Chronic high blood pressure (hypertension) is the primary cause, as sustained elevated pressure damages both heart and kidney tissues over time. The interplay between cardiac and renal dysfunction can exacerbate each condition, creating a progressive cycle of damage. In this stage, the kidneys have lost nearly all function, often requiring dialysis or transplantation.

Risk Factors

  • Long-standing hypertension and inadequate blood pressure control.
  • Age-related changes in cardiovascular and renal function.
  • Comorbid conditions like diabetes or atherosclerosis.
  • Lifestyle factors such as high-sodium diet, obesity, and smoking.
  • Genetic predisposition to hypertension or kidney disease.

Symptoms

  • Often asymptomatic in early stages but may progress to severe fatigue and reduced exercise tolerance.
  • High blood pressure readings, swelling (edema) in extremities, and changes in urination patterns.
  • Possible chest discomfort or shortness of breath if cardiac involvement progresses.
  • Symptoms of advanced kidney disease, such as nausea, loss of appetite, or confusion.

Diagnosis

Diagnosis involves confirming hypertension through blood pressure monitoring and assessing cardiac and renal function. Blood tests (e.g., serum creatinine, glomerular filtration rate) are used to confirm stage 5 CKD or ESRD. Urinalysis may detect proteinuria or other kidney-related changes, and imaging studies (e.g., echocardiograms) can evaluate cardiac structure and function.

Treatment Options

  • Antihypertensive medications to control blood pressure and reduce strain on the heart and kidneys.
  • Dialysis or kidney transplantation for ESRD management.
  • Dietary modifications, such as low-sodium and low-protein diets, to support renal function.
  • Regular monitoring of cardiac and renal health to adjust treatment as needed.

Prognosis and Follow-Up

Prognosis depends on the severity of cardiac and renal involvement and adherence to treatment. Regular follow-up is essential to monitor blood pressure, kidney function, and cardiac health. Complications like heart failure or further renal decline may occur if hypertension is uncontrolled.

Complications

  • Progression to heart failure or worsening cardiac function.
  • Further decline in kidney function, potentially requiring more intensive renal replacement therapy.
  • Increased risk of cardiovascular events, such as heart attack or stroke.
  • Electrolyte imbalances or fluid overload due to advanced kidney disease.

Lifestyle & Prevention

  • Maintain a low-sodium diet to help control blood pressure.
  • Engage in regular physical activity, as tolerated, to support cardiovascular health.
  • Avoid smoking and limit alcohol consumption.
  • Follow prescribed medications and attend regular medical appointments.
  • Manage comorbid conditions like diabetes to reduce additional strain on the heart and kidneys.

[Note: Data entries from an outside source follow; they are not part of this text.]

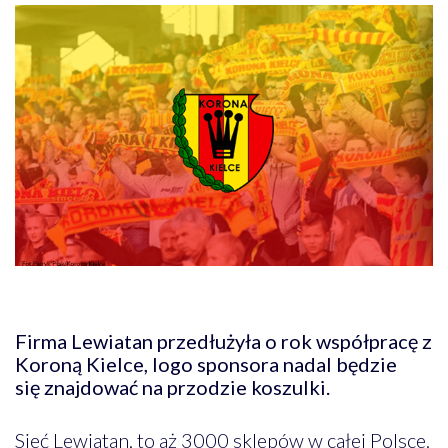
Firma Lewiatan przedłużyła o rok współpracę z
Koroną Kielce, logo sponsora nadal będzie
się
znajdować na przodzie koszulki.
Sieć Lewiatan, to aż 3000 sklepów w całej Polsce.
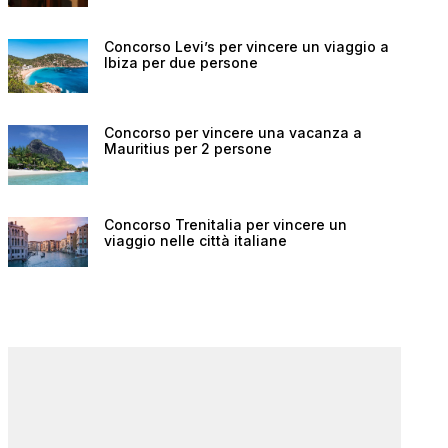
Concorso Levi’s per vincere un viaggio a
Ibiza per due persone
Concorso per vincere una vacanza a
Mauritius per 2 persone
Concorso Trenitalia per vincere un
viaggio nelle città italiane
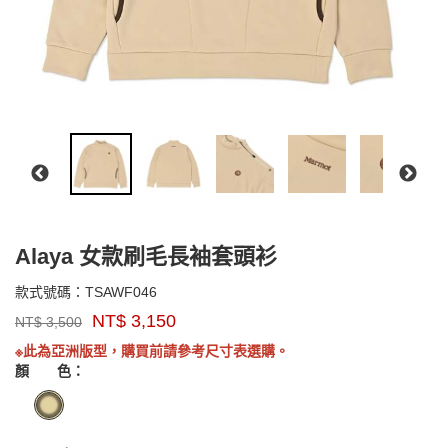
Alaya 女款刷毛長袖套頭衫
TSAWF046
款式號碼：
TSAWF046
品
NT$
3,150
NT$
3,500
牌：
GOODS0000000000000
Marmot
※此為亞洲版型，購買前請參考尺寸表選購。
Asia
顏 色：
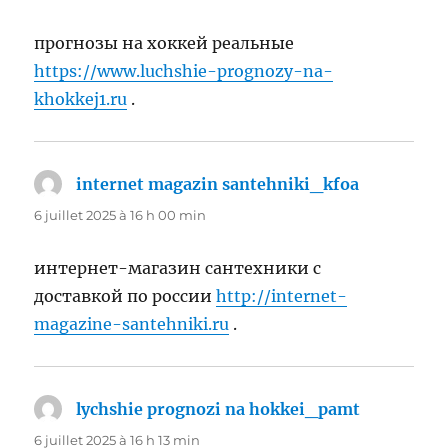
прогнозы на хоккей реальные
https://www.luchshie-prognozy-na-
khokkej1.ru
.
internet magazin santehniki_kfoa
dit :
6 juillet 2025 à 16 h 00 min
интернет-магазин сантехники с
доставкой по россии
http://internet-
magazine-santehniki.ru
.
lychshie prognozi na hokkei_pamt
dit :
6 juillet 2025 à 16 h 13 min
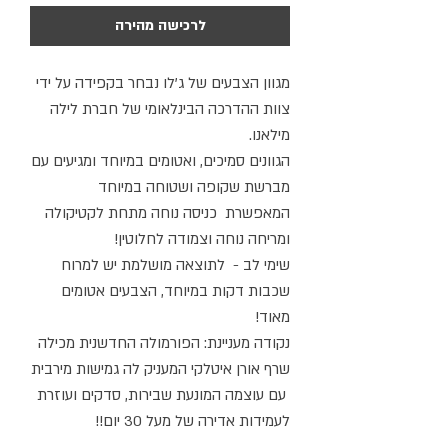
לרכישה מהירה
מגוון הצבעים של ג'לו נבחר בקפידה על ידי
צוות ההדרכה הבינלאומי של חברת לילה
מילאנו.
הגוונים סמיכים, ואטומים במיוחד ומגיעים עם
מברשת שקופה ושטוחה במיוחד
המאפשרת כניסה נוחה מתחת לקטיקולה
ומריחה נוחה וצמודה לחלוטין!
שימי לב - לתוצאה מושלמת יש למרוח
שכבות דקות במיוחד, הצבעים אטומים
מאוד!
נקודה מעניינת: הפורמולה החדשנית מכילה
שרף אורן איטלקי המעניק לה גמישות מירבית
עם עוצמה המונעת שבירות, סדקים ועוזרת
לעמידות אדירה של מעל 30 יום!!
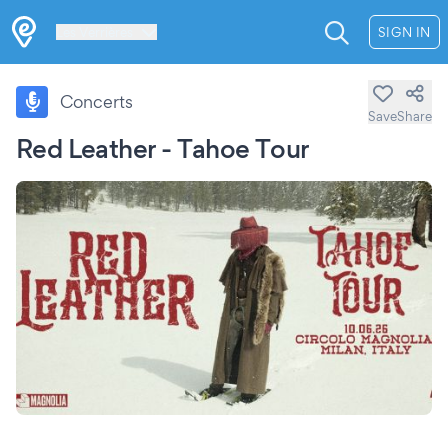
Les Verrières
SIGN IN
Concerts
Save
Share
Red Leather - Tahoe Tour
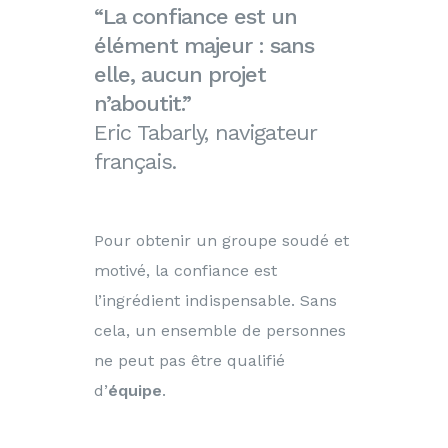
“La confiance est un
élément majeur : sans
elle, aucun projet
n’aboutit.”
Eric Tabarly, navigateur
français.
Pour obtenir un groupe soudé et
motivé, la confiance est
l’ingrédient indispensable. Sans
cela, un ensemble de personnes
ne peut pas être qualifié
d’
équipe
.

When to Seek Professional Help

Seek immediate medical attention if experiencing severe symptoms like chest pain, shortness of breath, or confusion. Regular check-ups are necessary to monitor blood pressure, kidney function, and cardiac health, especially if symptoms worsen or new ones develop.

Tips for Medical Coders

Document the presence of stage 5 chronic kidney disease or end-stage renal disease to support the I13.11 code. Ensure clinical notes specify the absence of heart failure and the severity of renal impairment. Include details on hypertension management and any renal replacement therapy (e.g., dialysis) to accurately reflect the condition.